DGIST’s research team led by Dr. Yun-Il Lee in Well Aging Research Center has identified a new mechanism of inhibition of dopaminergic neuronal apoptosis and suggested the possibility of preventing and treating Parkinson’s disease.
Parkinson’s disease (PD) is a typical degenerative brain disease caused by the death of dopaminergic neurons in the middle cerebral blood. It is a disease with a higher incidence in the population aged 60 or older, exhibiting symptoms such as tremor, stiffness, slow motion and postural instability.

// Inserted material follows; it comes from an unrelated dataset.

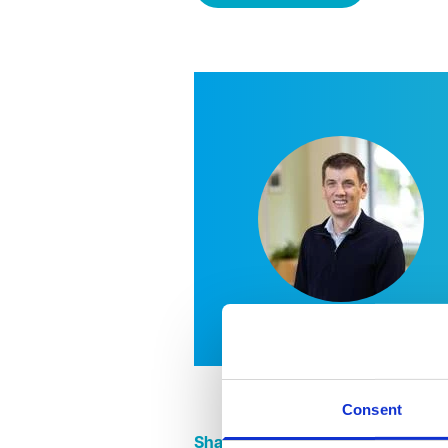
Consent
Share this page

In particular, as the majority of Parkinson’s patients suffer from the progressive neurodegenerative disease, many researchers newly started to focus on cell death, a loss of dopamine-producing neurons, to treat PD. With regard to the cell death process, in vivo cell stress and damages activate PARP-1 (Poly ADP-ribose polymerase-1) and induce excessive accumulation of PAR (Poly ADP-ribose) and those activities activate AIF (Apoptosis-Inducing Factor), a factor that induces cell death, and destroy DNA. This new mechanism of cell death (Parthanatos) has recently been known as the cause of degenerative brain diseases such as Parkinson’s disease, stroke, heart attack, diabetes, etc. and the mechanism has been extensively studied as previous research to treat these diseases.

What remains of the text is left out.